Hug et al. [21] reported reduced sjTREC levels in CD8 T cells from RRMS patients but concluded, unlike ourselves, that this reduction is due to impaired thymic export of T cells and not to peripheral mechanisms. We think the different conclusions stem from important methodological differences between the two laboratories. Whereas Hug et al. [21] measured sjTRECs in total CD8 T cells, which include naive T cells plus memory and effector T cells, we focused only on naive CD8 T cells. Memory T cells contain few sjTRECs, as these cells have undergone typically several cycles of cell division [37]. sjTRECs do not replicate and are diluted-out during cell division [7,11–17]. Memory T cell numbers increase with age [38]. Furthermore, although we know of no data on the numbers of memory CD8 T cells in RRMS patients versus controls, the size of the memory T cell compartment could vary according to the magnitude of the chronic immune response in MS. Consequently the findings of Hug et al. [21] could be due, in part, to both age-associated and disease-associated differences in memory T cell numbers between RRMS patients and controls. In contrast, our study of naive T cell subsets excludes the possible effects of chronic immune stimulation that occurs in MS [2]. Consistent with that opinion, we find no evidence that the duration of RRMS affects sjTREC levels in either naive T subset (Fig. 1). Importantly, Hug et al. [21] also found no differences in CD8 T cell proliferation between RRMS patients and controls using a telomere assay. We question whether these investigators would have detected homeostatic proliferation of naive CD8 T cells in RRMS, as this proliferation would be masked by the normally occurring and significant proliferation history of memory CD8 T cells within the total CD8 T cell populations from patients and controls.

As reported by others [7,12–17], we find that naive CD4 T cell sjTRECs decrease significantly in healthy controls with increasing age (P = 0·005). Although Fig. 2 suggests that there may be a minor decline in naive CD4 T cell sjTRECs with increasing age in RRMS, we detected no age-associated decrease in sjTRECs in RRMS (P = 0·154). Al-Harthi et al. [39] detected a significant negative correlation between age and sjTRECs in a study of 22 healthy controls. In other words, our number (n = 42) should have been sufficient to detect a significant negative correlation in RRMS, assuming that this correlation is similar in any way to what occurs in healthy individuals. In contrast to Hug et al. [21], we find no significant differences in naive CD4 T cell sjTREC levels between RRMS patients and controls. Our CD4 T cell findings in RRMS reflect our focus on naive T cells which are the only CD4 T cells that have significant sjTREC levels, whereas Hug et al. [21] analysed total CD4 T cells, which include memory and naive CD4 T cells. Our data point instead towards subtle alterations of naive CD4 T cell homeostasis in RRMS. Thus, the linear regression analysis indicates that the percentage of expression of CD31 but not age predicts naive CD4 T cells sjTREC levels in RRMS. CD31 is a differentiation antigen expressed on RTEs, which is lost from naive CD4 T cells that have undergone homeostatic proliferation [21]. By inference, because we exclude a major influence of age on naive CD4 T cell sjTREC levels (Fig. 2) in RRMS, and RRMS patients have lower CD31 counts than controls, we suggest that the predominant influences on naive CD4 T cell sjTREC levels in RRMS are peripheral (non-thymic) events affecting homeostasis.

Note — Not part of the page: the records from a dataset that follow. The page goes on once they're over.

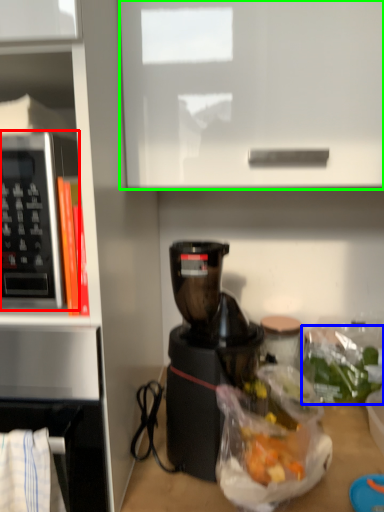 Question: Which is nearer to the microwave oven (highlighted by a red box)? food (highlighted by a blue box) or cabinetry (highlighted by a green box).

Choices:
 (A) food
 (B) cabinetry

Answer: (B) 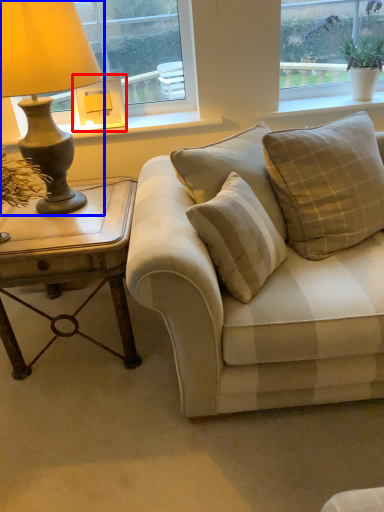 Question: Which point is closer to the camera, lamp (highlighted by a red box) or lamp (highlighted by a blue box)?

Choices:
 (A) lamp
 (B) lamp

Answer: (B) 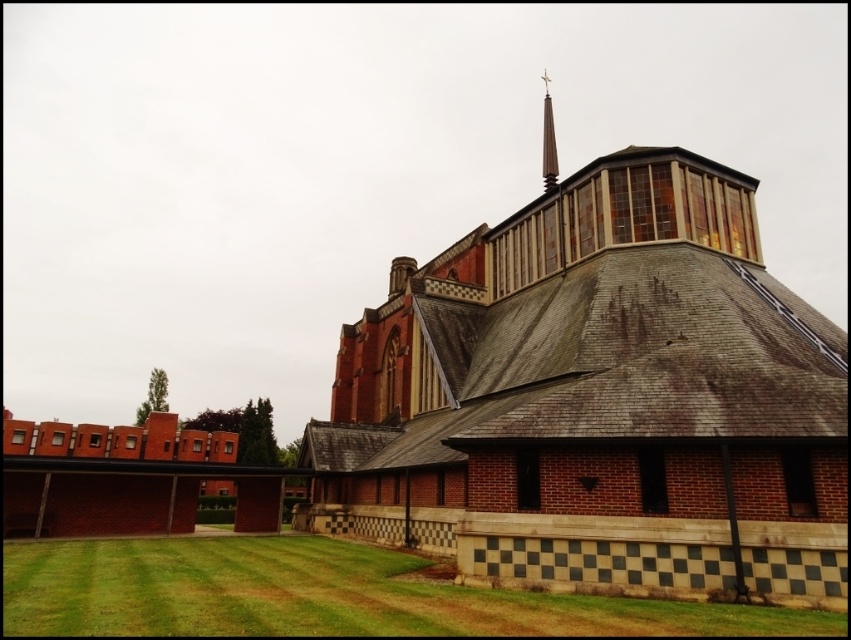 Between green grass at lower left and smooth gray spire at upper center, which one appears on the right side from the viewer's perspective?

From the viewer's perspective, smooth gray spire at upper center appears more on the right side.

Who is lower down, green grass at lower left or smooth gray spire at upper center?

A: green grass at lower left is below.

At what (x,y) coordinates should I click in order to perform the action: click on green grass at lower left. Please return your answer as a coordinate pair (x, y). The image size is (851, 640). Looking at the image, I should click on (323, 595).

Identify the location of green grass at lower left. This screenshot has width=851, height=640. (323, 595).

Does brick church at center have a greater width compared to smooth gray spire at upper center?

Incorrect, brick church at center's width does not surpass smooth gray spire at upper center's.

Does brick church at center come behind smooth gray spire at upper center?

That is False.

At what (x,y) coordinates should I click in order to perform the action: click on brick church at center. Please return your answer as a coordinate pair (x, y). Image resolution: width=851 pixels, height=640 pixels. Looking at the image, I should click on (598, 397).

Is brick church at center in front of green grass at lower left?

No, it is behind green grass at lower left.

Is brick church at center positioned at the back of green grass at lower left?

Yes, it is.

Is point (443, 433) positioned before point (347, 580)?

No, (443, 433) is behind (347, 580).

Locate an element on the screen. The image size is (851, 640). brick church at center is located at coordinates (598, 397). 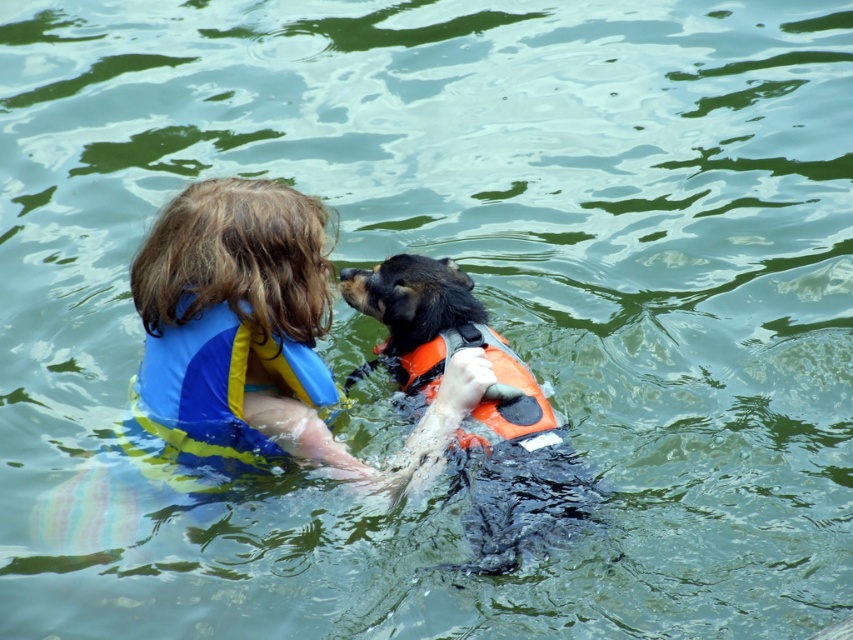 Looking at this image, you are a photographer trying to capture the child and the dog in the water. You notice two points marked in the scene. Which point is closer to the camera, point (206, 321) or point (418, 380)?

Point (206, 321) is in front of point (418, 380), so it is closer to the camera. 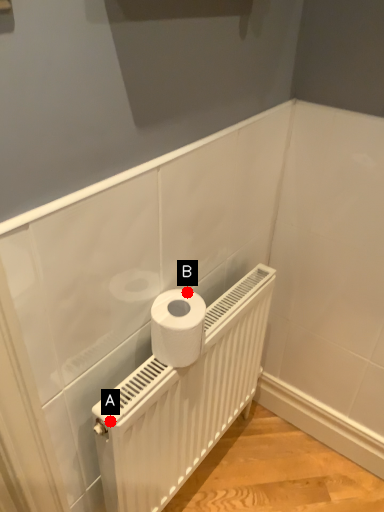 Question: Two points are circled on the image, labeled by A and B beside each circle. Which point is further to the camera?

Choices:
 (A) A is further
 (B) B is further

Answer: (B) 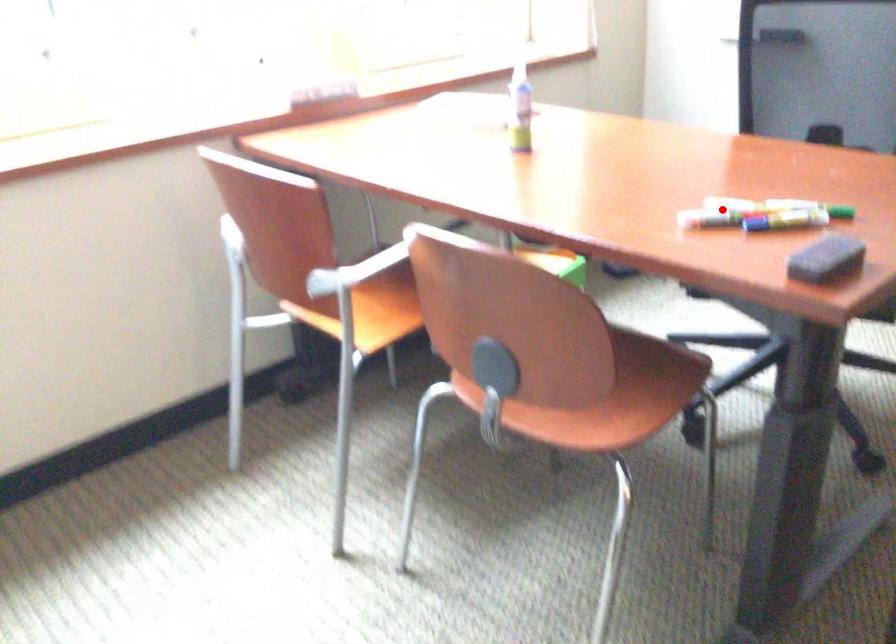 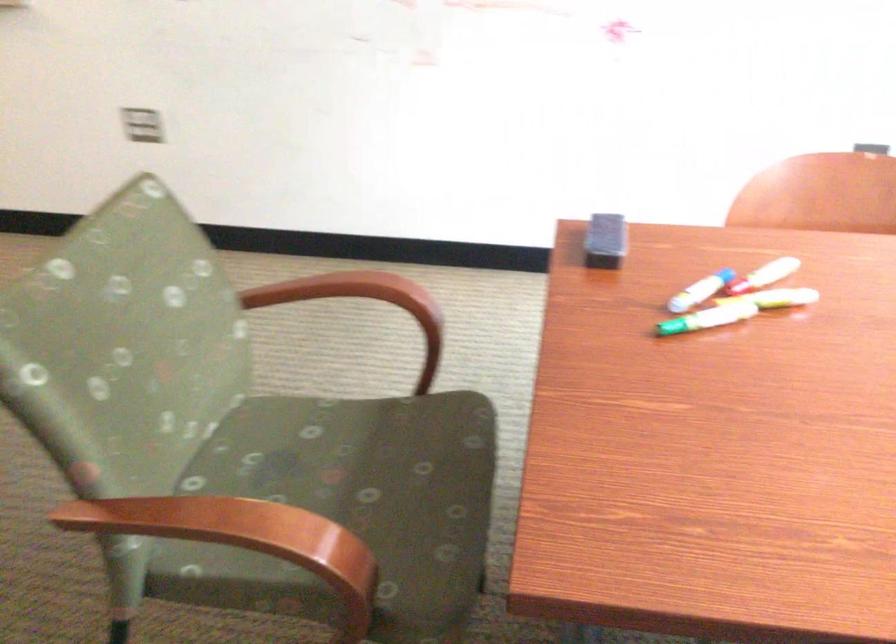 Question: I am providing you with two images of the same scene from different viewpoints. In image1, a red point is highlighted. Considering the same 3D point in image2, which of the following is correct?

Choices:
 (A) It is closer
 (B) It is farther

Answer: (A) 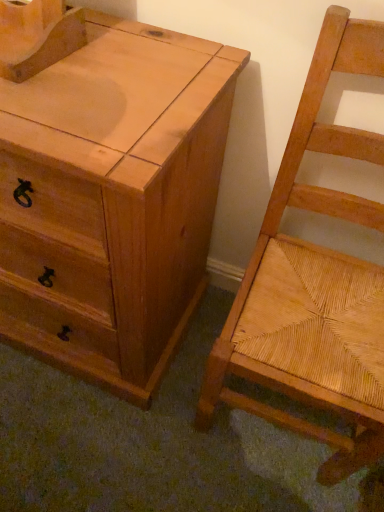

HLA class II molecules, such as HLA-DR, play a role in positive selection of CD4 T cells in the thymus, but trophic interaction with self-peptide MHC is essential for naive CD4 T cell survival in the periphery [19]. DR2-positivity in RRMS patients (P < 0·001) but not controls significantly predicts a low percentage of CD31 expression but not sjTREC levels in naive CD4 T cells. The strong correlation with CD31 counts indicates that the DR2⁺ RRMS patient group generally has higher levels of homeostatic proliferation than the DR2⁻ RRMS group. Furthermore, in the absence of evidence of an influence of DR2-positivity on sjTREC levels in RRMS (data not shown), the DR2-CD31 data support the conclusion that peripheral processes alter naive CD4 T cell homeostasis in some RRMS patients. The trend towards prediction of sjTREC levels in naive CD8 T cells by DR2 in RRMS patients suggests further that naive T cells may have altered survival in RRMS, as HLA-DR does not affect thymic selection of CD8 T cells [40]. It remains unclear, however, as to why HLA-DR2-positivity would influence peripheral naive T cell homeostasis in RRMS patients but not in controls.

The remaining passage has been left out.